What you should do:
In your copy of the records, include every word exactly and no pictures.

(Document layout detection data)
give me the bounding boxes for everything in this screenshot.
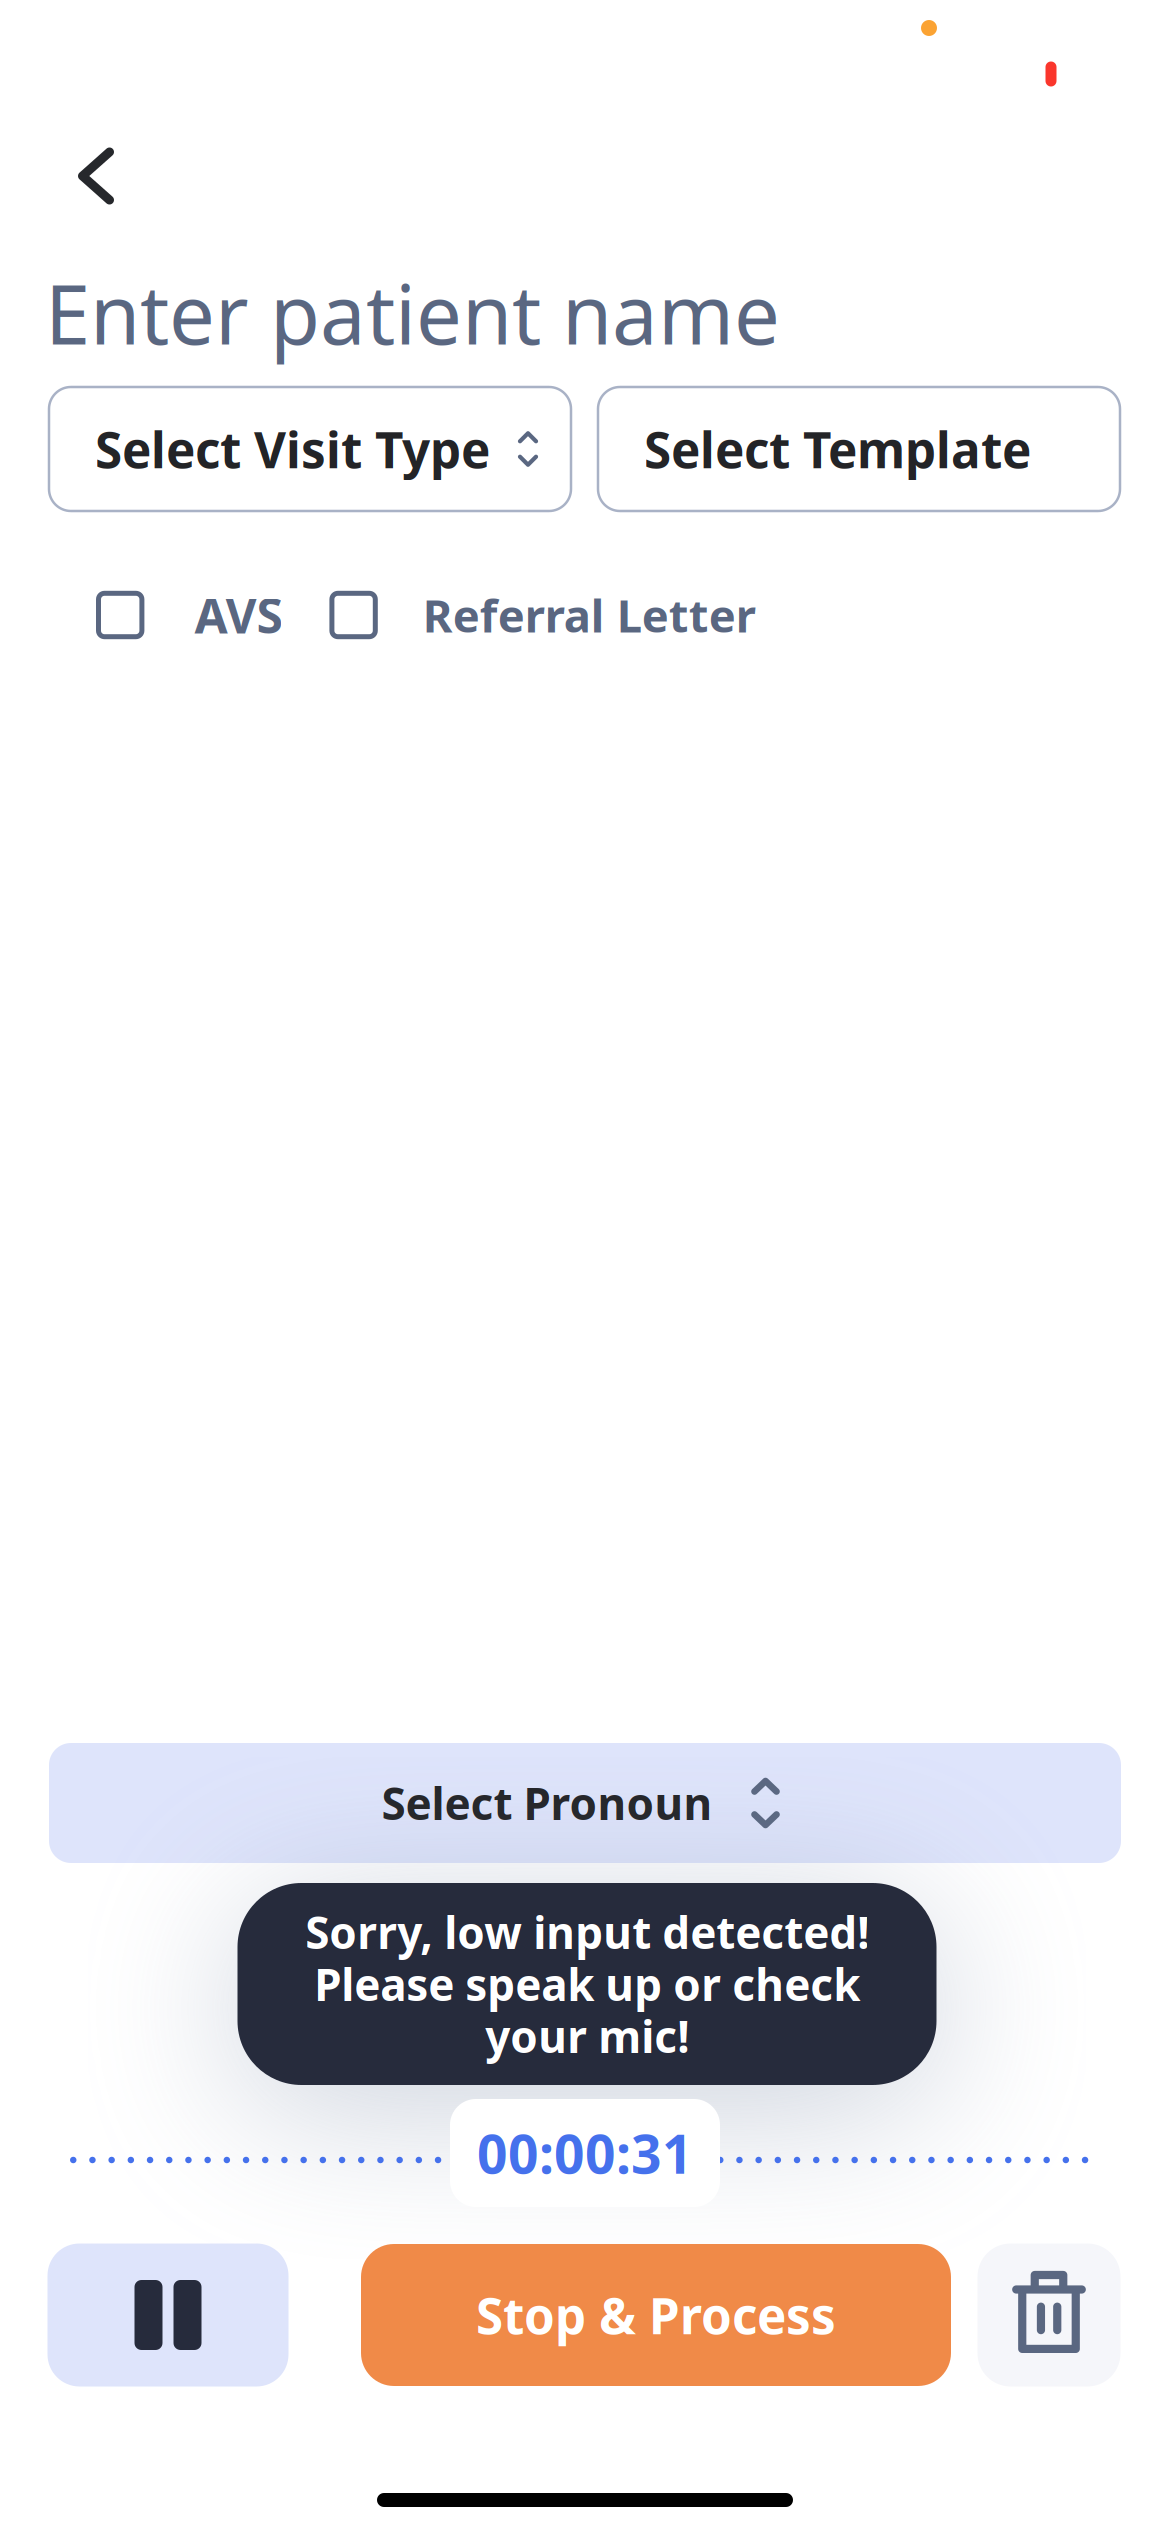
button[interactable]: Referral Letter — [329, 585, 756, 645]
staticText: AVS — [194, 583, 282, 647]
staticText: Stop & Process — [476, 2282, 836, 2348]
button[interactable]: Stop & Process — [361, 2244, 951, 2386]
staticText: Please speak up or check — [314, 1955, 860, 2013]
button[interactable]: Delete recording — [978, 2244, 1120, 2386]
staticText: Enter patient name — [45, 259, 780, 367]
staticText: your mic! — [485, 2007, 689, 2065]
staticText: Sorry, low input detected! — [305, 1903, 869, 1961]
staticText: Referral Letter — [423, 585, 756, 645]
button[interactable]: Select Visit Type — [49, 387, 571, 511]
staticText: 00:00:31 — [477, 2118, 693, 2188]
staticText: Select Visit Type — [95, 416, 490, 482]
staticText: Select Template — [644, 416, 1031, 482]
button[interactable]: Back — [41, 121, 151, 231]
button[interactable]: Select Pronoun — [49, 1743, 1121, 1863]
button[interactable]: Select Template — [598, 387, 1120, 511]
button[interactable]: Pause — [48, 2244, 288, 2386]
staticText: Select Pronoun — [382, 1774, 712, 1832]
button[interactable]: AVS — [96, 583, 282, 647]
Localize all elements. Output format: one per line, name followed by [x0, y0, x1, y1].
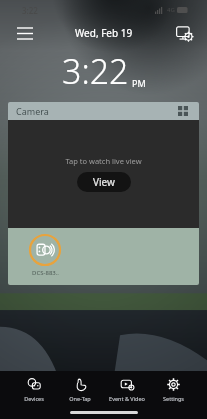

Response to this exercise:
give me the bounding boxes for everything in this screenshot.
button[interactable]: Referral Letter — [329, 585, 756, 645]
staticText: AVS — [194, 583, 282, 647]
staticText: Stop & Process — [476, 2282, 836, 2348]
button[interactable]: Stop & Process — [361, 2244, 951, 2386]
staticText: Please speak up or check — [314, 1955, 860, 2013]
button[interactable]: Delete recording — [978, 2244, 1120, 2386]
staticText: Enter patient name — [45, 259, 780, 367]
staticText: your mic! — [485, 2007, 689, 2065]
staticText: Sorry, low input detected! — [305, 1903, 869, 1961]
staticText: Referral Letter — [423, 585, 756, 645]
button[interactable]: Select Visit Type — [49, 387, 571, 511]
staticText: 00:00:31 — [477, 2118, 693, 2188]
staticText: Select Visit Type — [95, 416, 490, 482]
staticText: Select Template — [644, 416, 1031, 482]
button[interactable]: Back — [41, 121, 151, 231]
button[interactable]: Select Pronoun — [49, 1743, 1121, 1863]
button[interactable]: Select Template — [598, 387, 1120, 511]
button[interactable]: Pause — [48, 2244, 288, 2386]
staticText: Select Pronoun — [382, 1774, 712, 1832]
button[interactable]: AVS — [96, 583, 282, 647]
Localize all elements. Output format: one per line, name followed by [x0, y0, x1, y1].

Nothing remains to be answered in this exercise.